I also realize that Silvoa was right. Mad or not, this is what Prime wants me for—someone to listen to him. For my purposes, it’s all to the good, so I prod him onward.
“What does that have to do with the Harbor?” I give the words a doubting spin, and it works as intended. Prime draws himself up with a superior smile, leaning close to the bars.
“Not all the ancients abandoned their ho
meland. A few thought that the cold would be temporary. They used Eddica’s power to put themselves in stasis, waking many centuries later. Their own people thought them mad.
“The sleepers woke, one by one, to find their country still frozen and their people gone. Some of them went mad in truth, or killed themselves. Others followed the path of their brethren and used their power to carve out short-lived kingdoms in the west. Only the last of them, the strongest, had the will to understand what needed to be done. He saw what his people had become, the petty tyrants, the endless wars, the hideous perversion that is the Vile Rot. The Prime Eddicant wanted to reverse it all, and re-create the ancients in all their glory.”

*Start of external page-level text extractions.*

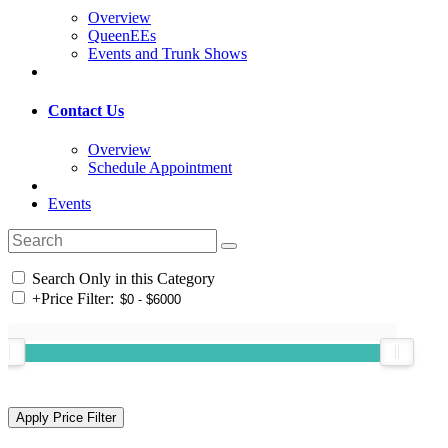
Overview
QueenEEs
Events and Trunk Shows
Contact Us
Overview
Schedule Appointment
Events
Search Only in this Category
+
Price Filter:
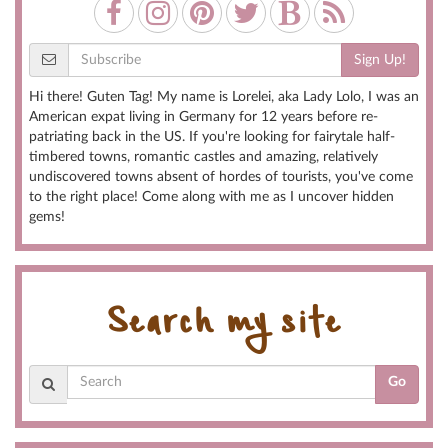
Sign Up!
Hi there! Guten Tag! My name is Lorelei, aka Lady Lolo, I was an
American expat living in Germany for 12 years before re-
patriating back in the US. If you're looking for fairytale half-
timbered towns, romantic castles and amazing, relatively
undiscovered towns absent of hordes of tourists, you've come
to the right place! Come along with me as I uncover hidden
gems!
Search my site
Go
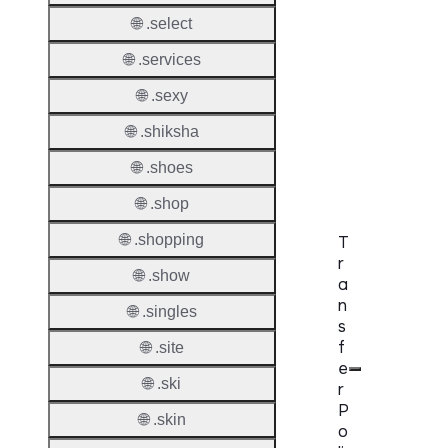
DNSS
🌐 .select
Requir
🌐 .services
DNSS
🌐 .sexy
Mode
🌐 .shiksha
CZDS 
Downlo
🌐 .shoes
🌐 .shop
🌐 .shopping
T
r
🌐 .show
a
n
🌐 .singles
s
f
🌐 .site
e
🌐 .ski
r
P
🌐 .skin
o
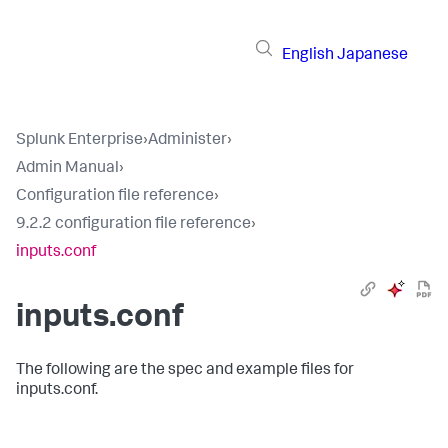
English
Japanese
Splunk Enterprise
›
Administer
›
Admin Manual
›
Configuration file reference
›
9.2.2 configuration file reference
›
inputs.conf
inputs.conf
The following are the spec and example files for
inputs.conf.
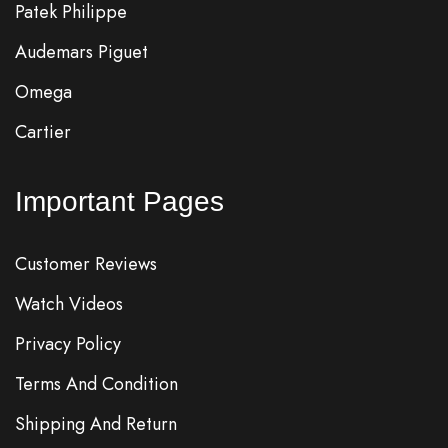
Patek Philippe
Audemars Piguet
Omega
Cartier
Important Pages
Customer Reviews
Watch Videos
Privacy Policy
Terms And Condition
Shipping And Return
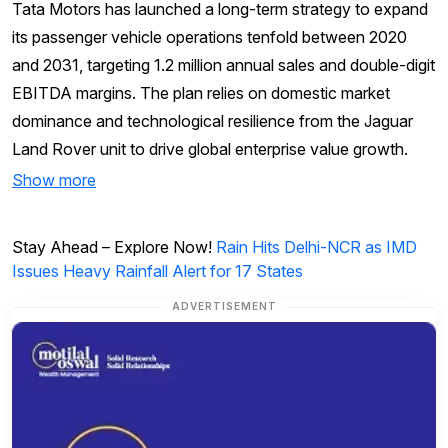
Tata Motors has launched a long-term strategy to expand
its passenger vehicle operations tenfold between 2020
and 2031, targeting 1.2 million annual sales and double-digit
EBITDA margins. The plan relies on domestic market
dominance and technological resilience from the Jaguar
Land Rover unit to drive global enterprise value growth.
Show more
Stay Ahead – Explore Now!
Rain Hits Delhi-NCR as IMD
Issues Heavy Rainfall Alert for 17 States
ADVERTISEMENT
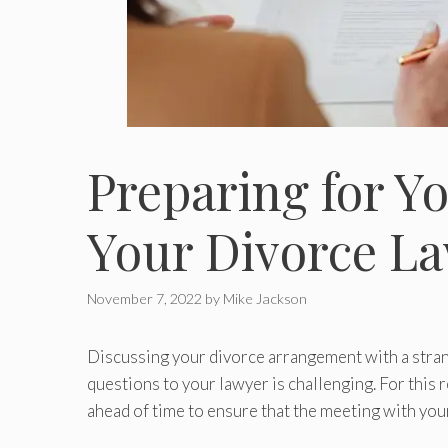
Preparing for Y
Your Divorce L
November 7, 2022
by
Mike Jackson
Discussing your divorce arrangement with a stra
questions to your lawyer is challenging. For this
ahead of time to ensure that the meeting with your 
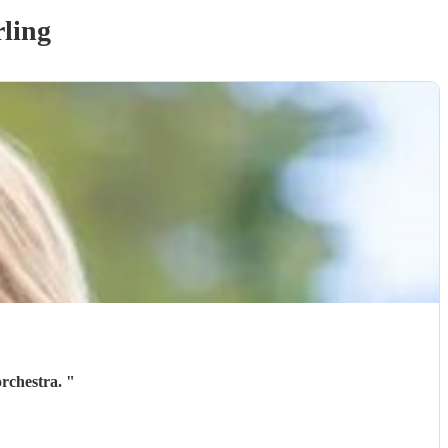
rling
orchestra.
"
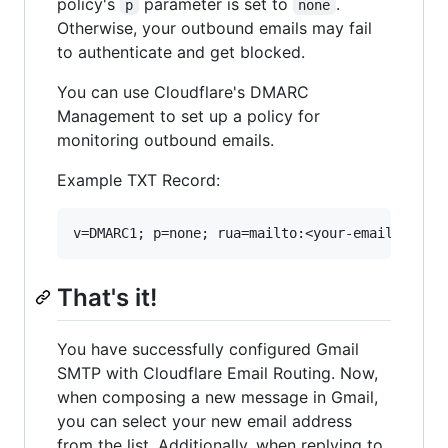
policy's
parameter is set to
.
p
none
Otherwise, your outbound emails may fail
to authenticate and get blocked.
You can use Cloudflare's DMARC
Management to set up a policy for
monitoring outbound emails.
Example TXT Record:
That's it!
You have successfully configured Gmail
SMTP with Cloudflare Email Routing. Now,
when composing a new message in Gmail,
you can select your new email address
from the list. Additionally, when replying to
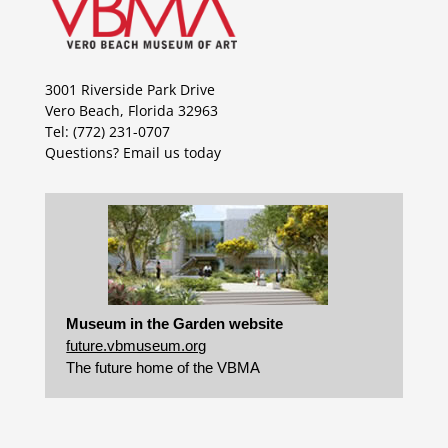
3001 Riverside Park Drive
Vero Beach, Florida 32963
Tel: (772) 231-0707
Questions?
Email us today
Museum in the Garden website
future.vbmuseum.org
The future home of the VBMA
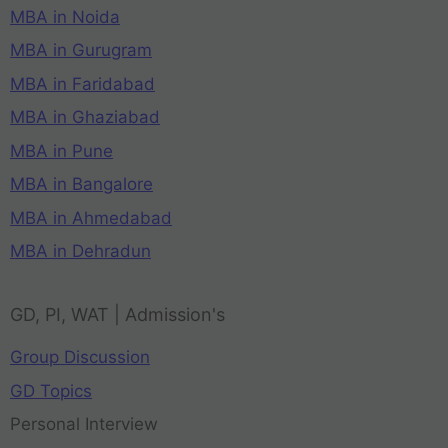
MBA in Noida
MBA in Gurugram
MBA in Faridabad
MBA in Ghaziabad
MBA in Pune
MBA in Bangalore
MBA in Ahmedabad
MBA in Dehradun
GD, PI, WAT | Admission's
Group Discussion
GD Topics
Personal Interview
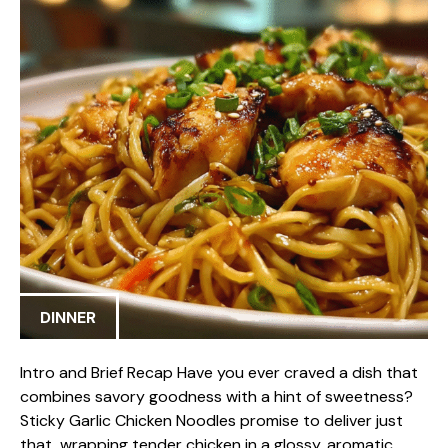
DINNER
Intro and Brief Recap Have you ever craved a dish that
combines savory goodness with a hint of sweetness?
Sticky Garlic Chicken Noodles promise to deliver just
that, wrapping tender chicken in a glossy, aromatic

“Ambitious,” I mutter. Prime ignores me.
“He built the Harbor,” he says. “Constructed armies of angels to maintain it and provide for the people who would live there. He created Soliton and the other great ships, and sent them out into the world to bring back mage-blood children. From them, he planned to purify the line of the ancients, the Eddicants, by carefully controlled breeding.” Prime’s eyes are locked on an invisible horizon. “By force of will, he would have reshaped this continent into a paradise.”
“Let me guess,” I interrupt. “They killed him.”
“Of course they killed him,” Prime says bitterly. “The lesser races could not understand his vision. They killed him, and then they killed each other. The angels maintained their vigil, and the great ships still sailed, though they grew ever more ragged. One by one, they failed, until only Soliton remained. It is life and death that provide the raw energy Eddica manipulates, and with the Harbor mostly empty and only Soliton to deliver power, the city began shifting into stasis to preserve itself, stuttering down the years at ever-shorter intervals.” He smiles again. “Then I arrived. The Prime Eddicant’s true heir.”
“So what are you going to do, when you get control of the system?”
“Take the step the original Prime could not, of course.” He looks at me, with the handsome, dead eyes of a statue. “His vision was grand, but too limited in scope. He wanted to re-create the ancients and ignore the rest of the world. But it was the passing of the heritage of the ancients to the rest of the world that must be reversed if the decay is to be repaired.”